Wednesday, May 29

Scientists find methane-spewing mud volcano in massive ice age blast crater 2023

Arctic ocean explorers found an underwater volcano spewing dirt and methane from a bigger crater that likely developed during a catastrophic eruption at the end of the last ice age.

The strange structure was discovered 80 miles (130 kilometers) south of Norway’s Bear Island, Bjørnøya, in the Barents Sea. The team called the volcano the Borealis Mud Volcano.

“Exploring the seabed and discovering new methane [seeps] is like finding hidden treasures,” said Stefan Buenz(opens in new tab), a professor at The Arctic University of Norway (University of Tromsø) and co-leader of the AKMA expedition that made the discovery.

“Every time we go down to the seabed, we get the feeling that we have just begun to understand the great and incredible diversity of such [seep] systems,” Buenz said in a translated statement

Submarine mud volcanoes are generated by methane-rich fluid and gas ejection.

The Borealis Mud Volcano is 8 feet tall and 23 feet (7 meters) wide. On May 7, the scientists utilized a remote-controlled rover to film the little mount releasing a methane-rich muddy fluid. Once in the atmosphere, methane is a potent greenhouse gas.

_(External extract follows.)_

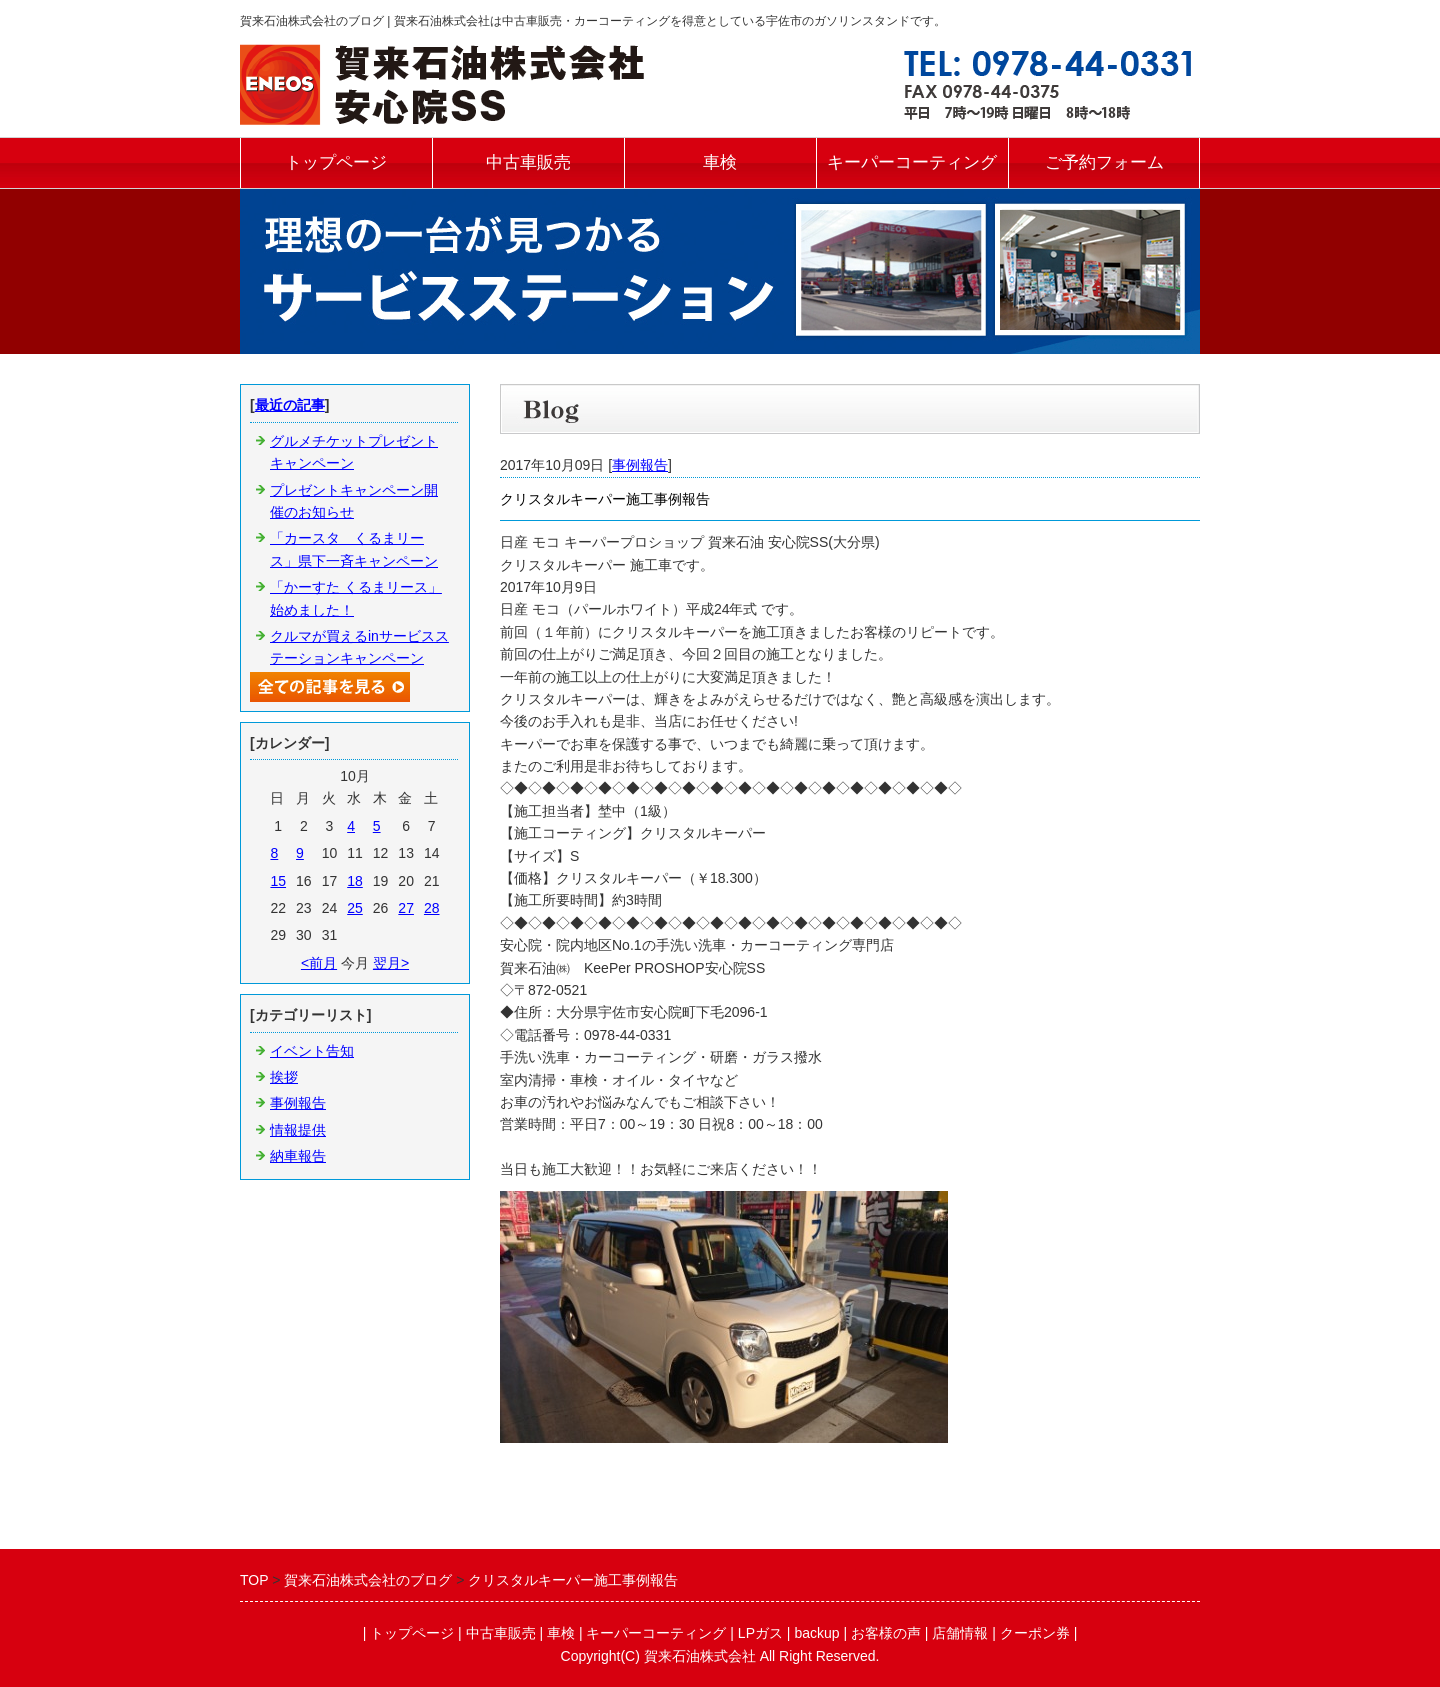  I want to click on backup, so click(816, 1633).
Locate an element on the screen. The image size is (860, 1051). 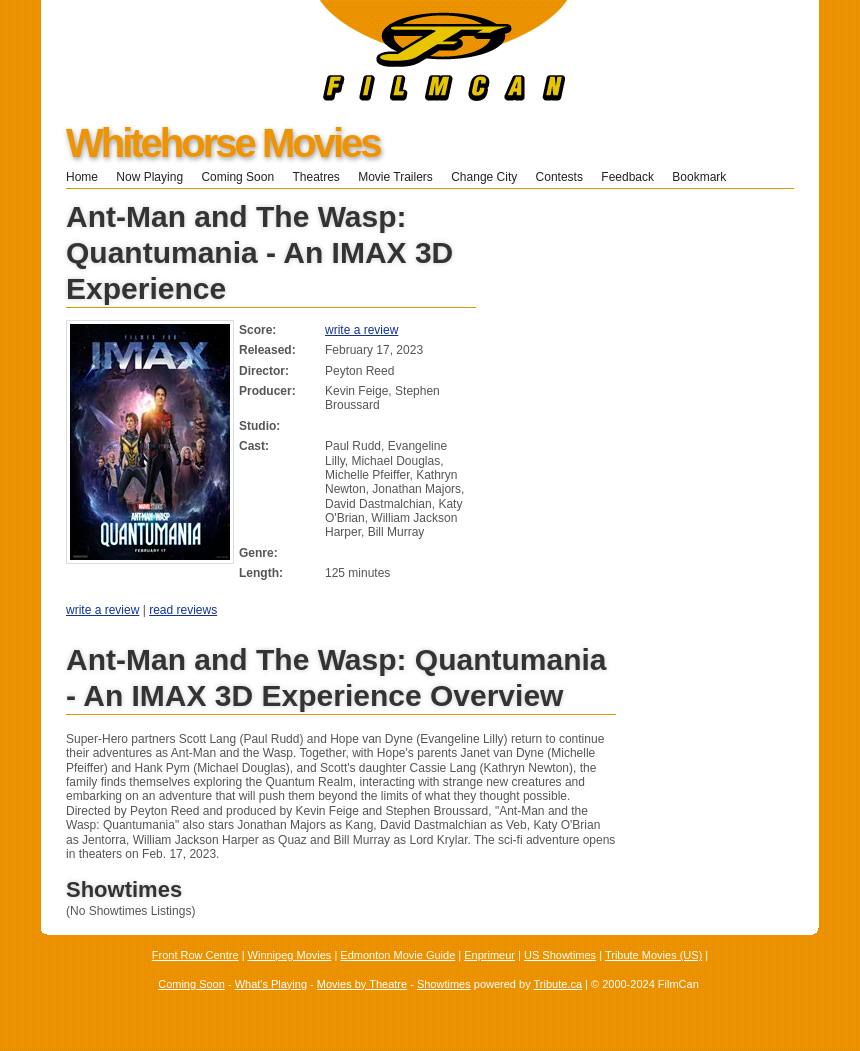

The volcano stands in a 984-foot-wide, 25-meter-deep crater. According to the statement, a large methane eruption following the last glacial era 18,000 years ago caused the unusual creation 1,312 feet (400 m) below the sea level.

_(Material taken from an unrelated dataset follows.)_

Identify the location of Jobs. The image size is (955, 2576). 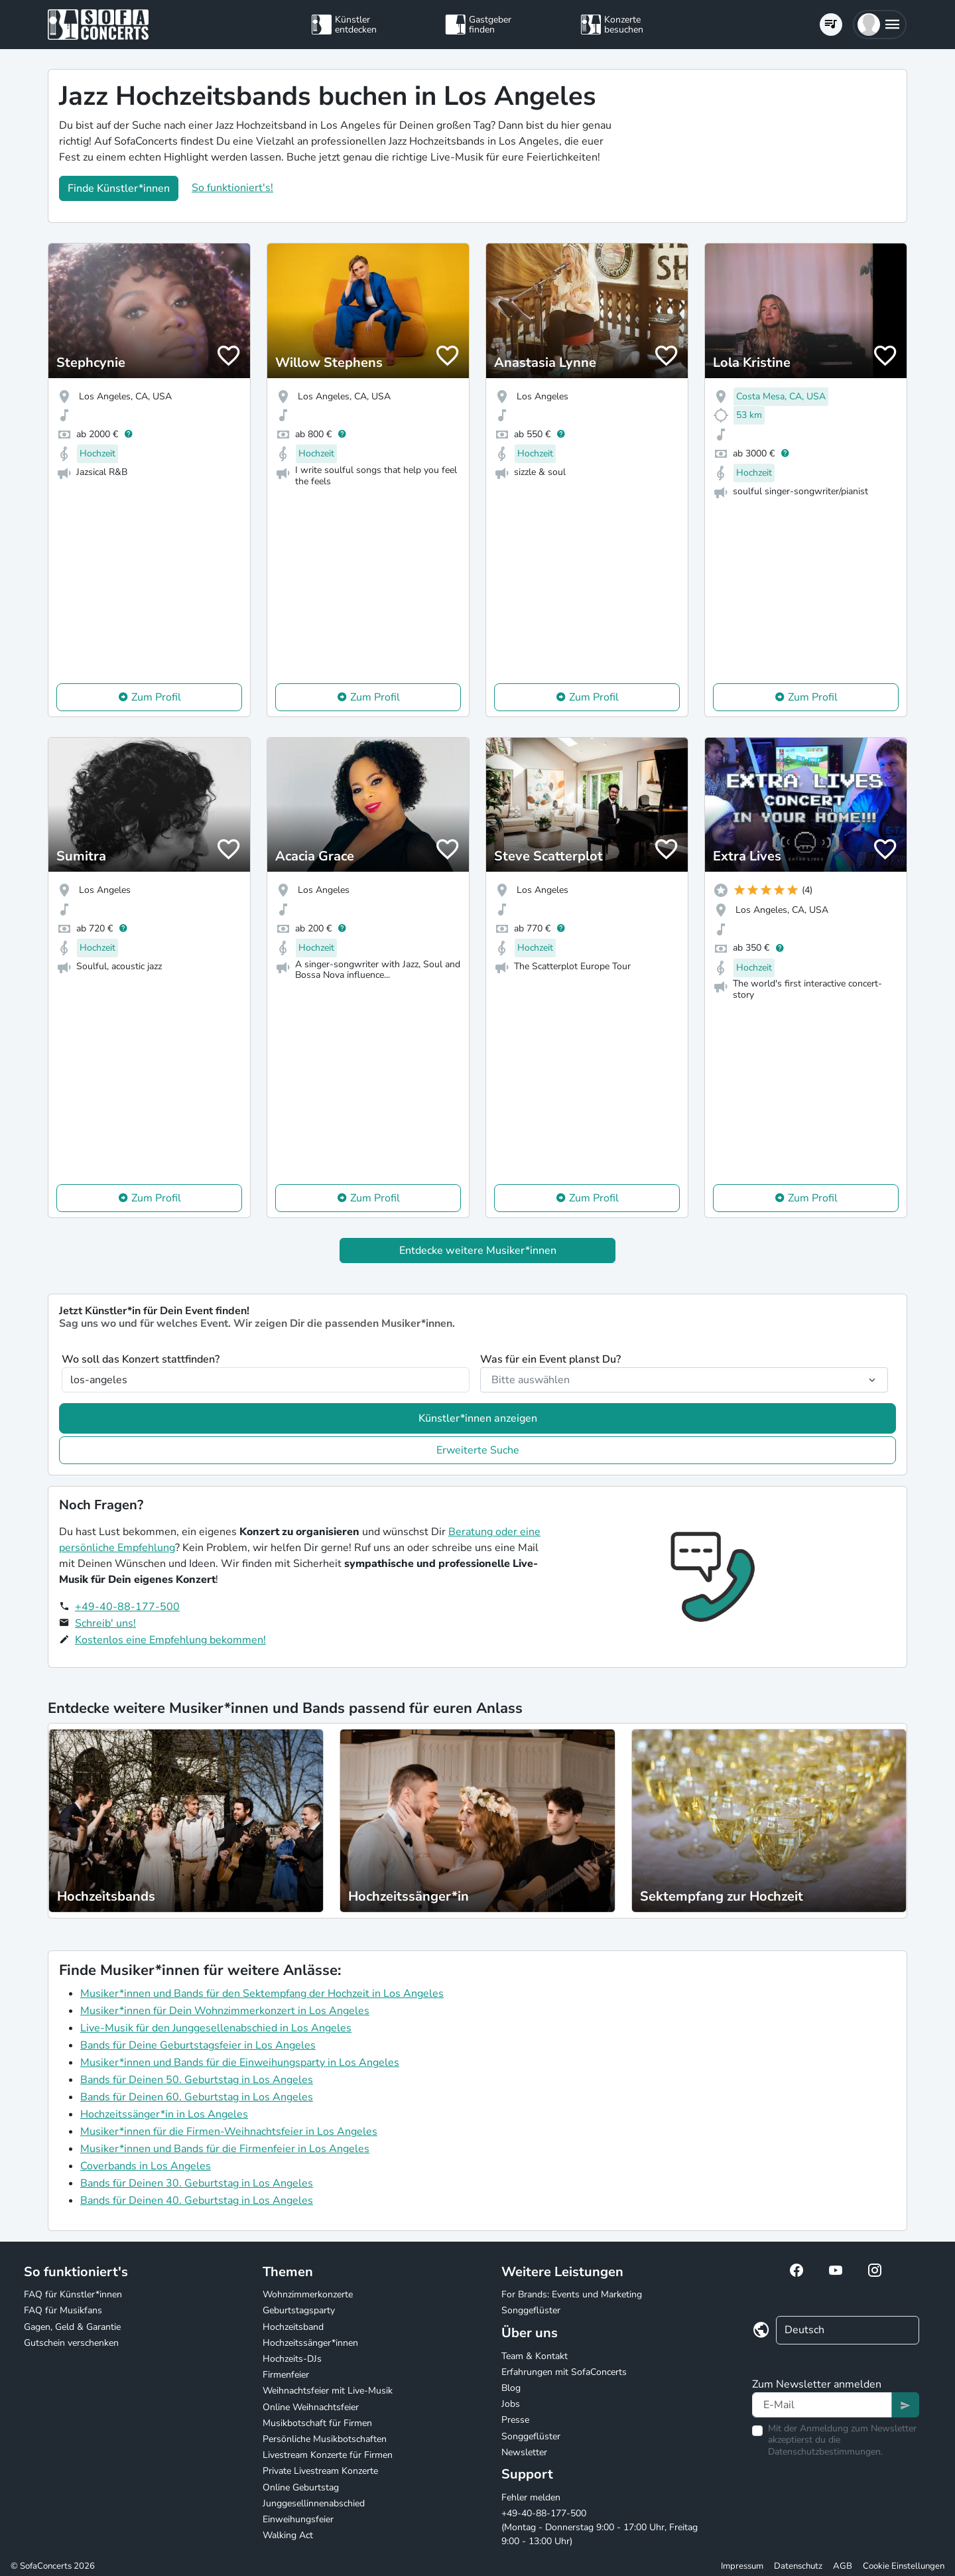 (510, 2404).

“Seeing an underwater eruption in real time reminds me how ‘alive’ our planet is,” stated expedition leader and Arctic University of Norway geology professor Giuliana Panieri(opens in new tab).

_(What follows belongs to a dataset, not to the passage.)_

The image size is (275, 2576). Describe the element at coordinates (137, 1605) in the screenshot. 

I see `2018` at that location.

The volcano’s flanks were teeming with animal life feeding off thousands-year-old carbonate crusts, mineral crusts formed when microorganisms consume methane and produce bicarbonate. They saw sponges, corals, starfish, sea spiders, and other crustaceans.

Håkon Mosby is Norway’s only other mud volcano. According to the University of Bergen’s Center for Geobiology, this 0.6-mile-wide (1 km) structure was found 4,100 feet (1,250 m) underneath the seabed south of Svalbard in 1995. According to a 2021 Lecture Notes in Earth System Sciences chapter(opens in new tab), underwater mud volcanoes may be hundreds or thousands worldwide.

Since they spit water, minerals, and fine debris from deep below Earth’s crust, these volcanoes offer a rare glimpse into geological processes. Panieri said they may reveal Earth’s past ecosystems and other worlds’ systems.

AKMA is a three-part Arctic methane expedition. Arctic scientists are searching for similar structures. “We do not rule out the possibility of discovering other mud volcanoes in the Barents Sea,” Panieri added.